What you have to do =
Only the lines below from the one containing "Comment puis je payer" through the one containing "Безбар’єрність" belong in the answer, repeated exactly and without pictures.

Data supplied =
===============
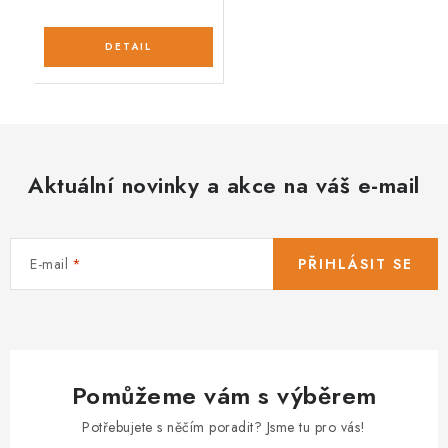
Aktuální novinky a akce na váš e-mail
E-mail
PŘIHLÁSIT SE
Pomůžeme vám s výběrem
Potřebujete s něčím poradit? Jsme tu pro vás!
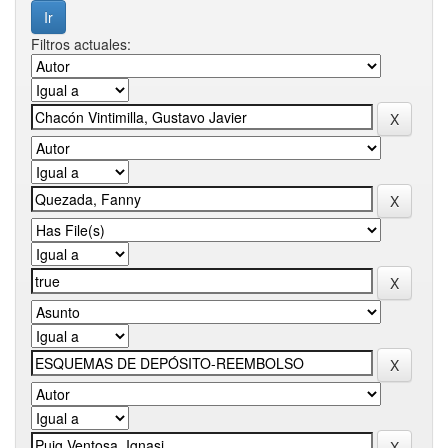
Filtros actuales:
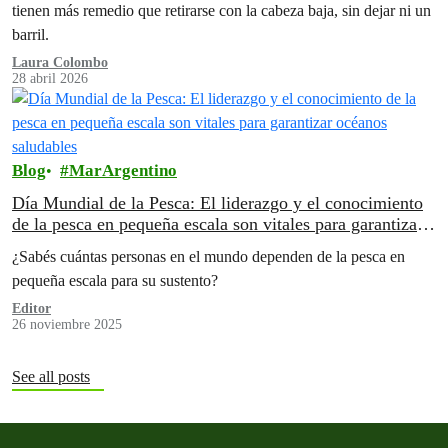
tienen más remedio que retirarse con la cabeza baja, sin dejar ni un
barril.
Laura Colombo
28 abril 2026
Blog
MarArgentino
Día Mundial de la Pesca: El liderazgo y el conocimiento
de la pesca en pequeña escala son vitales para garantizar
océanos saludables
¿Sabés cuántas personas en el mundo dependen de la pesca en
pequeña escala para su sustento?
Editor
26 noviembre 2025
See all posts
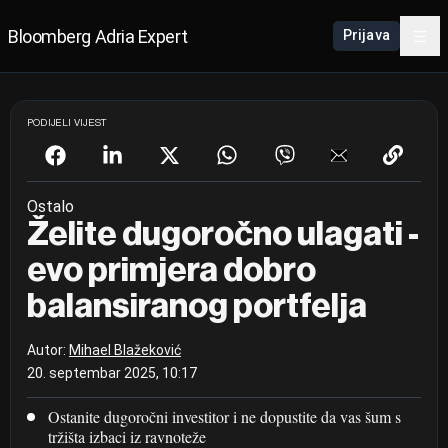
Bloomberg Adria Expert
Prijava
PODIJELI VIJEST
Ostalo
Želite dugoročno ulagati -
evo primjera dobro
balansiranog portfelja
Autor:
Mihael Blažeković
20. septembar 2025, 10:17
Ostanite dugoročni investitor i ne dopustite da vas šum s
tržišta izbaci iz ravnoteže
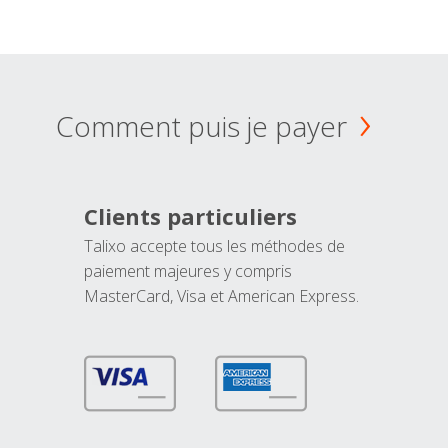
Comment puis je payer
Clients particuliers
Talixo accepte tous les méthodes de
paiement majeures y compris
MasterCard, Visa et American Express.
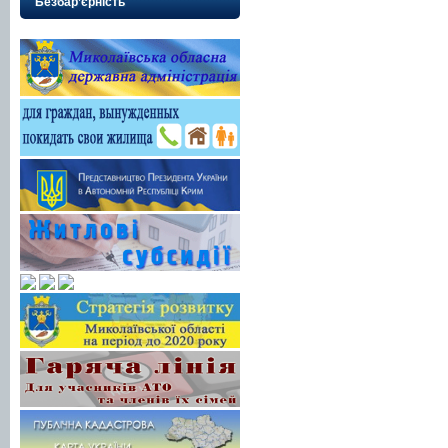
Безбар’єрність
===============
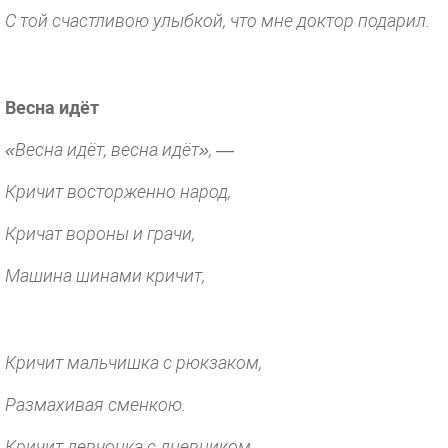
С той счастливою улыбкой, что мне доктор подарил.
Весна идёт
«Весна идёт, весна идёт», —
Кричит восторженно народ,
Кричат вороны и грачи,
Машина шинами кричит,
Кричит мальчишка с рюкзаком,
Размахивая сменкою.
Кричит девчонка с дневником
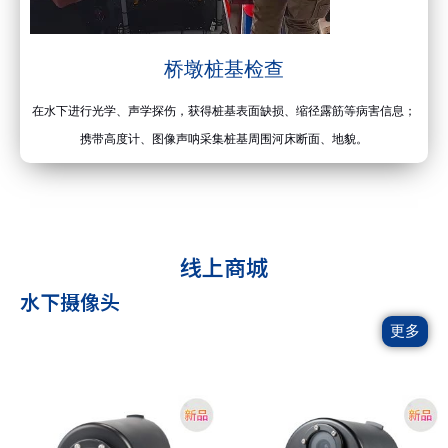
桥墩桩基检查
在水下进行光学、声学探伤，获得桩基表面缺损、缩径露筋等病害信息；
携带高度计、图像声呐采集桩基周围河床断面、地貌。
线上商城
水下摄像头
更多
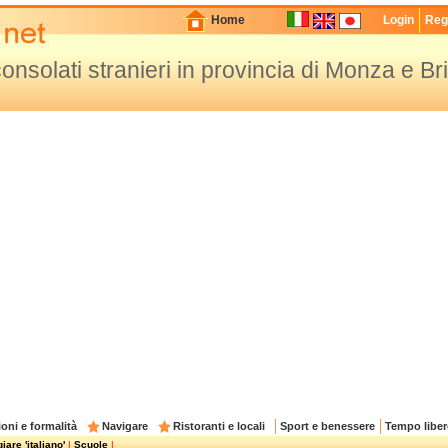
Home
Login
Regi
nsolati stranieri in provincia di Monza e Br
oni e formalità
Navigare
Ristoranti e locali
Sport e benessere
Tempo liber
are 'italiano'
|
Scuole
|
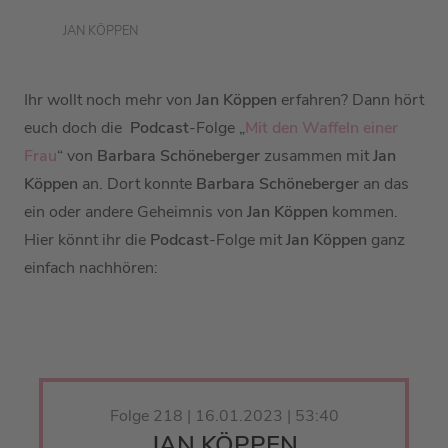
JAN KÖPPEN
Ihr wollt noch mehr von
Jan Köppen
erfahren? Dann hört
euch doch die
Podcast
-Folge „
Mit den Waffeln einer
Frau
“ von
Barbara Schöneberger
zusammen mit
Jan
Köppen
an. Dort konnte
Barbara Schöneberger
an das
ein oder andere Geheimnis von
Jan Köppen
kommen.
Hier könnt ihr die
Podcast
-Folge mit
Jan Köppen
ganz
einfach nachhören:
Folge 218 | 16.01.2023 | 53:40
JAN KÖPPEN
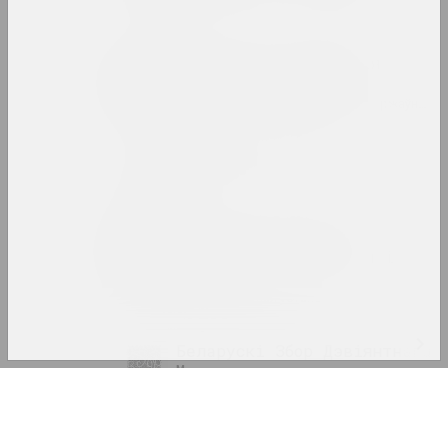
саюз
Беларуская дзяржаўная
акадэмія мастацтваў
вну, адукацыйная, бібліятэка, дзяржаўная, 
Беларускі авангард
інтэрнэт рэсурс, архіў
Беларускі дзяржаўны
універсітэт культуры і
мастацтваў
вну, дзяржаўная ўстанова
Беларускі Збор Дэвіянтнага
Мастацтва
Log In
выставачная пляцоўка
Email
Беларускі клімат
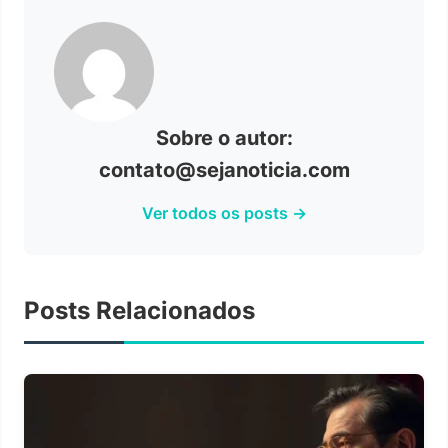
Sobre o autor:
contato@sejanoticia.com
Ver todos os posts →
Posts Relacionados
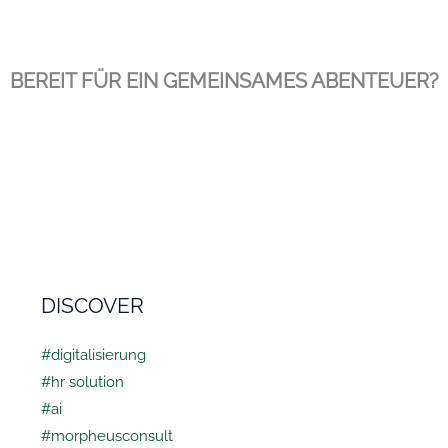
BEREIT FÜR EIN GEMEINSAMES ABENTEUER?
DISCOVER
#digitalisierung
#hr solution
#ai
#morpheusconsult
===============
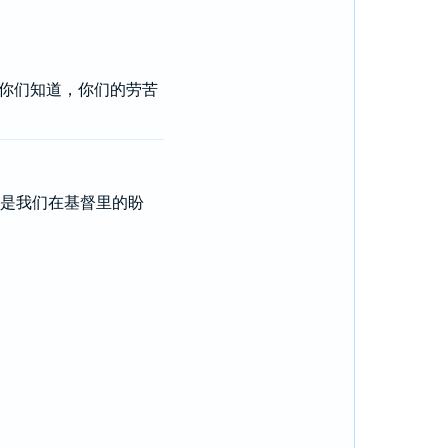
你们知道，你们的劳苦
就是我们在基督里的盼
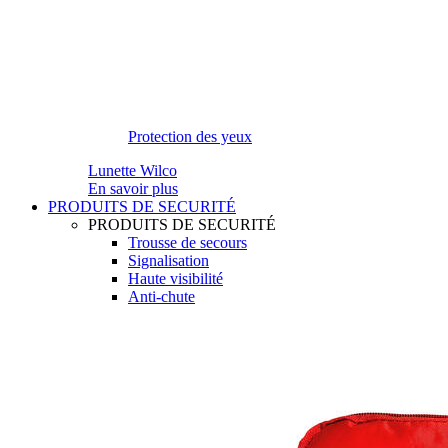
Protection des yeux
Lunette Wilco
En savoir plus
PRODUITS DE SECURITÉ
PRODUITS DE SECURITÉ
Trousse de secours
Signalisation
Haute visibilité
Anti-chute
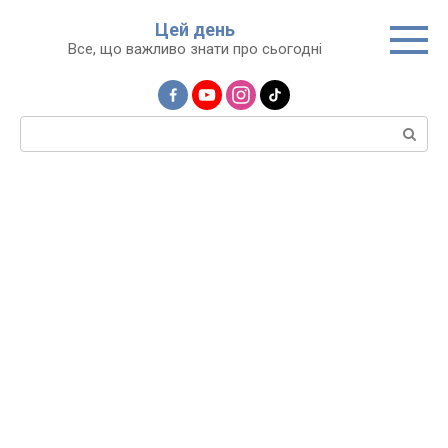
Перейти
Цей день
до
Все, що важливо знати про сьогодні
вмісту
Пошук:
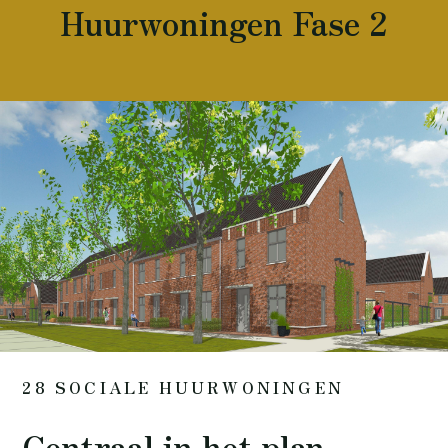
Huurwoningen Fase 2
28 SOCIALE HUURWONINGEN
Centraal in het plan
===============
Response area =
Comment puis je payer
Clients particuliers
Talixo accepte tous les méthodes de
paiement majeures y compris
MasterCard, Visa et American Express.
Безбар’єрність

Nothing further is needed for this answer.